> **Data items**:
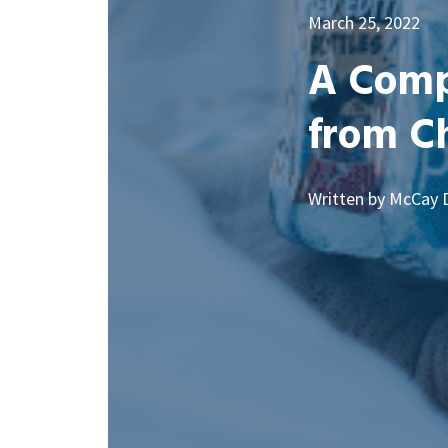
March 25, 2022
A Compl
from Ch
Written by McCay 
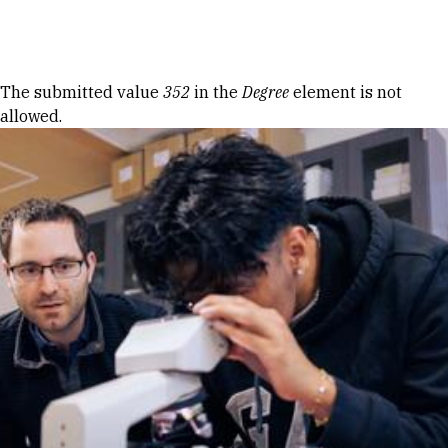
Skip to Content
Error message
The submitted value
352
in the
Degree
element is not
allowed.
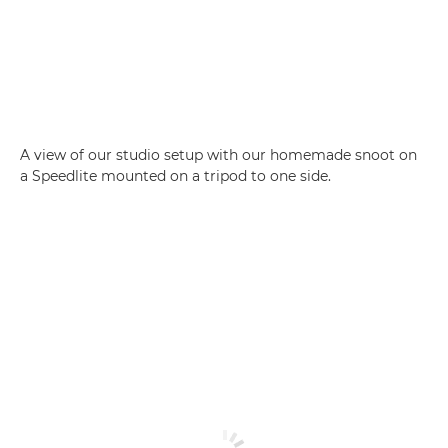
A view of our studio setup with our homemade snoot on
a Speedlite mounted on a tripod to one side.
==
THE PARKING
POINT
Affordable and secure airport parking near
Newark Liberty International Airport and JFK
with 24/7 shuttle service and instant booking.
---
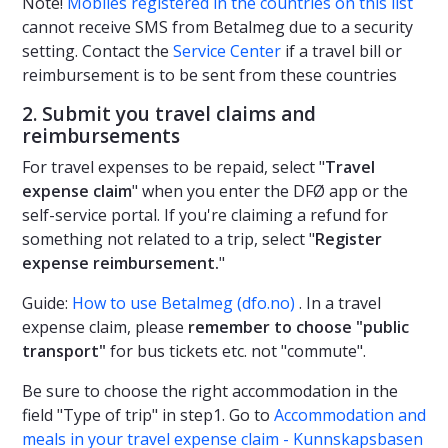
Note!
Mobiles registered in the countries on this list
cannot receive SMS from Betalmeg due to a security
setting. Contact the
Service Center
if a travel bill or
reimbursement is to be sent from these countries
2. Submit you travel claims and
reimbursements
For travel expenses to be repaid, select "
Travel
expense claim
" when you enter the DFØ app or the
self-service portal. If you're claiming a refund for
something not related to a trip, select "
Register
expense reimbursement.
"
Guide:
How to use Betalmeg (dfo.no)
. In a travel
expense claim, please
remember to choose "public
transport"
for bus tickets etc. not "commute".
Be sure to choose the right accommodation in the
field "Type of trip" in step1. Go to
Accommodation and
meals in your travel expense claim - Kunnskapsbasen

> **About this exercise**:
Above are the records; from them, give again exactly the lines from the one containing "Mobiles registered in" through the one containing "for bus tickets", both included.

> **Solution**:
Mobiles registered in the countries on this list
cannot receive SMS from Betalmeg due to a security
setting. Contact the
Service Center
if a travel bill or
reimbursement is to be sent from these countries
2. Submit you travel claims and
reimbursements
For travel expenses to be repaid, select "
Travel
expense claim
" when you enter the DFØ app or the
self-service portal. If you're claiming a refund for
something not related to a trip, select "
Register
expense reimbursement.
"
Guide:
How to use Betalmeg (dfo.no)
. In a travel
expense claim, please
remember to choose "public
transport"
for bus tickets etc. not "commute".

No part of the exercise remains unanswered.